GIVEN INFORMATION:

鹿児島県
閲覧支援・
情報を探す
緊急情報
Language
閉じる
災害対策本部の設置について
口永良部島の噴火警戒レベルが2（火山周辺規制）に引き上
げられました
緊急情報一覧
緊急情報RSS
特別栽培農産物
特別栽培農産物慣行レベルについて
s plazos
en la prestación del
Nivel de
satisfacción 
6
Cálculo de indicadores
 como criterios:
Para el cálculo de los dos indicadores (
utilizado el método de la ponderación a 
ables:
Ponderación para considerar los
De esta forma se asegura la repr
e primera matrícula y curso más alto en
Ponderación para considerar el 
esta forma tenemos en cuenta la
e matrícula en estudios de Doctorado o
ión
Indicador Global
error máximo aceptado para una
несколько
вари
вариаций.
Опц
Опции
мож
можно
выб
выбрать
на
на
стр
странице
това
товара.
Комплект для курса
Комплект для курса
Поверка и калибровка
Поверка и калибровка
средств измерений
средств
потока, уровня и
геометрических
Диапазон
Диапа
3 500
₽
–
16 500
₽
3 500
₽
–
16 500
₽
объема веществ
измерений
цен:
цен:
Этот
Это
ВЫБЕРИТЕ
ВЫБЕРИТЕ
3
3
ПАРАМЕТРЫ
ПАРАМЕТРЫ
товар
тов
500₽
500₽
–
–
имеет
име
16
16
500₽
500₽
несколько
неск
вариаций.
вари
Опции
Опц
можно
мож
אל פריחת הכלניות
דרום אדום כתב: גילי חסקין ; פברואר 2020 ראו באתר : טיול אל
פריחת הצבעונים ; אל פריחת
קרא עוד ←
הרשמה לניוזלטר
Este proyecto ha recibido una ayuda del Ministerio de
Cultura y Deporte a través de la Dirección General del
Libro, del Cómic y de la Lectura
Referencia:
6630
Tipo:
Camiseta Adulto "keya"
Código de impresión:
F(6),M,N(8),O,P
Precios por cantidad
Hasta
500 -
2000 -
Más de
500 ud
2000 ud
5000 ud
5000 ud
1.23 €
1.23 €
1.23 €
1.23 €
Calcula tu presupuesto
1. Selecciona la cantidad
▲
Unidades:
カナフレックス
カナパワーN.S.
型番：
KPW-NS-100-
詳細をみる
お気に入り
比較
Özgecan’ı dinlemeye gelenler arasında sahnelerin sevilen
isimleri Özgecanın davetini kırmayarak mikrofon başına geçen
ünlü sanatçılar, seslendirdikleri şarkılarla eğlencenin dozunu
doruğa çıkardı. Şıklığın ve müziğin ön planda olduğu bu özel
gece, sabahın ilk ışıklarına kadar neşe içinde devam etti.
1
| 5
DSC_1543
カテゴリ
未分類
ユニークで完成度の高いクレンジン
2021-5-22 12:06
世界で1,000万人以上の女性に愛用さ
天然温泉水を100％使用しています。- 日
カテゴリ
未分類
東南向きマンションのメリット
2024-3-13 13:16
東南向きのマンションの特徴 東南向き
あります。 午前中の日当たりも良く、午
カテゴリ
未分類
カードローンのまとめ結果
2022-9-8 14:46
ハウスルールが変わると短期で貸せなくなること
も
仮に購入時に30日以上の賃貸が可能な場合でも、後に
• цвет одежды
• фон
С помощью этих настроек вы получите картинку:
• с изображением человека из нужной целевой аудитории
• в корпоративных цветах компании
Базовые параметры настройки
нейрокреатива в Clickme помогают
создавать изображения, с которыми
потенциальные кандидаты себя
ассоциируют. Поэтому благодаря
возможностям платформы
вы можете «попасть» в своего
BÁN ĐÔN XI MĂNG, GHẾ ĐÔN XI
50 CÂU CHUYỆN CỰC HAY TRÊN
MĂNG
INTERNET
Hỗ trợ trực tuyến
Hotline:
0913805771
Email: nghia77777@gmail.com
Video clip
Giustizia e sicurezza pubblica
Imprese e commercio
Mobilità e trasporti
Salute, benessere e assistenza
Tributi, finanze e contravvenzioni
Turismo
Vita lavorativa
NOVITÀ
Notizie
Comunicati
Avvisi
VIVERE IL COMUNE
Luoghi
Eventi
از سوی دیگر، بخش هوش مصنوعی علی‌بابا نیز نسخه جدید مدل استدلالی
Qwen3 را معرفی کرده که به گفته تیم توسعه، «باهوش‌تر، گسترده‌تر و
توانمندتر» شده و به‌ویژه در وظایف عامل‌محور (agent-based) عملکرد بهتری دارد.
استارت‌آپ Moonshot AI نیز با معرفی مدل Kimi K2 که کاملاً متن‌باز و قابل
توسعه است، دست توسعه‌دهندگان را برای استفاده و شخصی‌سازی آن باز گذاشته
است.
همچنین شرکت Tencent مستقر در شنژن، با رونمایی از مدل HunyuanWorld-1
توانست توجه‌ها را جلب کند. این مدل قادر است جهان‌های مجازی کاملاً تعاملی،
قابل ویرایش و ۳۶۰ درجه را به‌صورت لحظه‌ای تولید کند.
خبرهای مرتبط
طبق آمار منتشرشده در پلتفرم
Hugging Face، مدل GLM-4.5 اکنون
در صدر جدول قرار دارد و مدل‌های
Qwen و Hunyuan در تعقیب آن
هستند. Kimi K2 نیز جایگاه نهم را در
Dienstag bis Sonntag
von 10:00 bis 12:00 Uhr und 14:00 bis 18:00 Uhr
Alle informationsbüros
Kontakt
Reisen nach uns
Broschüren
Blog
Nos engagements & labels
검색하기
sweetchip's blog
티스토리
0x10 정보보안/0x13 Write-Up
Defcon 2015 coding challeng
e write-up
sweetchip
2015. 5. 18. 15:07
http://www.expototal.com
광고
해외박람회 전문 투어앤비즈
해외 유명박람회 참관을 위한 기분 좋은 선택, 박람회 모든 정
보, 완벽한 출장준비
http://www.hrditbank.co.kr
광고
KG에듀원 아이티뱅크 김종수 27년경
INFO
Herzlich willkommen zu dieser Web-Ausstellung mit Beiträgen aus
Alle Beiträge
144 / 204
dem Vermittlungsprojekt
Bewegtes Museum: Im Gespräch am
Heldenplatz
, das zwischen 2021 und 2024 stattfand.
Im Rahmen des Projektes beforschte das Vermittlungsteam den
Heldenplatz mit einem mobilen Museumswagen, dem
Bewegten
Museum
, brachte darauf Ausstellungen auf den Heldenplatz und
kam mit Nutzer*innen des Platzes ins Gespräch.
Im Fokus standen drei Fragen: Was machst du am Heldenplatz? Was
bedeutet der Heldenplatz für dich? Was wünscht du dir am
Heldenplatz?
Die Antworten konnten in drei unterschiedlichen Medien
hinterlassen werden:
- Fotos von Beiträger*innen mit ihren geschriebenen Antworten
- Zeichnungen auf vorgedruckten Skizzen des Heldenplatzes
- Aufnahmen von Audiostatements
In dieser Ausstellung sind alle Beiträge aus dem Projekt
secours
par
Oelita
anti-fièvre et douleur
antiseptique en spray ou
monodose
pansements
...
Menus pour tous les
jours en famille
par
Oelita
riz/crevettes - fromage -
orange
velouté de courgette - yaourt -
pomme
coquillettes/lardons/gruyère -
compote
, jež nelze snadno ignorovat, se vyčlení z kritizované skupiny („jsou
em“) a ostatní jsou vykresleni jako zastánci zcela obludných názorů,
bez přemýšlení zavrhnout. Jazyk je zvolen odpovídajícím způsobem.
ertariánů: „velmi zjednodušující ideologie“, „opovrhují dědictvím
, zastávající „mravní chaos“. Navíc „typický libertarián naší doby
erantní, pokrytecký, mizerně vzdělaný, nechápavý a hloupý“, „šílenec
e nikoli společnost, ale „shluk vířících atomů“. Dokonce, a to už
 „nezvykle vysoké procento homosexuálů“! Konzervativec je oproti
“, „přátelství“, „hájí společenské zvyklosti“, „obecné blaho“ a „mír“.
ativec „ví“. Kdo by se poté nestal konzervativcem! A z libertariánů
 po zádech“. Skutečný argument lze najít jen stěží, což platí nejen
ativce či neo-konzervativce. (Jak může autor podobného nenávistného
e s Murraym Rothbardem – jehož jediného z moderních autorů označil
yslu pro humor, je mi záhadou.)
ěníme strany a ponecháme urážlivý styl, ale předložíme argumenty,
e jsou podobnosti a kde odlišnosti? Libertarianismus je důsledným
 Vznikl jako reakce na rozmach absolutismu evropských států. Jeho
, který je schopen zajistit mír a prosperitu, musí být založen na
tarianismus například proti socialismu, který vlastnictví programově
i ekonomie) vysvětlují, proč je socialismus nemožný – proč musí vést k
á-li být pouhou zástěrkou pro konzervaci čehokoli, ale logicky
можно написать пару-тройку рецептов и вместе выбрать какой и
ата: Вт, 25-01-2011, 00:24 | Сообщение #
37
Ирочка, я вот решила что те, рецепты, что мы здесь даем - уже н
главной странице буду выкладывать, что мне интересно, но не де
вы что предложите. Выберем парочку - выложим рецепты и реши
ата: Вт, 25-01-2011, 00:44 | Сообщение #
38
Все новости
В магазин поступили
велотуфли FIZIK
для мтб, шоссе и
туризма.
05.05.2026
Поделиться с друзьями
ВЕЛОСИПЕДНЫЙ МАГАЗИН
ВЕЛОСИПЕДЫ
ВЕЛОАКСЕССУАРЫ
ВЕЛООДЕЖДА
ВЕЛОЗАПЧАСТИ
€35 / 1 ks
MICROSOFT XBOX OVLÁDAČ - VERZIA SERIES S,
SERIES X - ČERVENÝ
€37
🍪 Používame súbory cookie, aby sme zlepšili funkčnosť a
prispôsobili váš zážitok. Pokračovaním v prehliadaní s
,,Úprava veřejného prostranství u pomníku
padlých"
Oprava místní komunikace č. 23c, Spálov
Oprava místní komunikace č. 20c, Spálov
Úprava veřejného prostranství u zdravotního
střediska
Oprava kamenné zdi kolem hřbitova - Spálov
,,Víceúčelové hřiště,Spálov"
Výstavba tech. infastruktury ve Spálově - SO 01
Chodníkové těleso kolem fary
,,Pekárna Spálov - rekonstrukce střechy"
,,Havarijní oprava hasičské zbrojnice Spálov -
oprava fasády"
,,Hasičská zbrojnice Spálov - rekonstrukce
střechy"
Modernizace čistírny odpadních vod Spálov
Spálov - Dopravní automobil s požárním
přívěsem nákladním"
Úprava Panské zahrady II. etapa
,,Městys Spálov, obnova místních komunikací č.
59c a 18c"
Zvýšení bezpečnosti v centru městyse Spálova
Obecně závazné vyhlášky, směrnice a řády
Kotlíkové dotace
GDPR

EXERCISE OBJECTIVE:
Throughout the material above, find lines holding the word "Gespräch", then copy them.

RESPONSE BELOW:
Bewegtes Museum: Im Gespräch am
kam mit Nutzer*innen des Platzes ins Gespräch.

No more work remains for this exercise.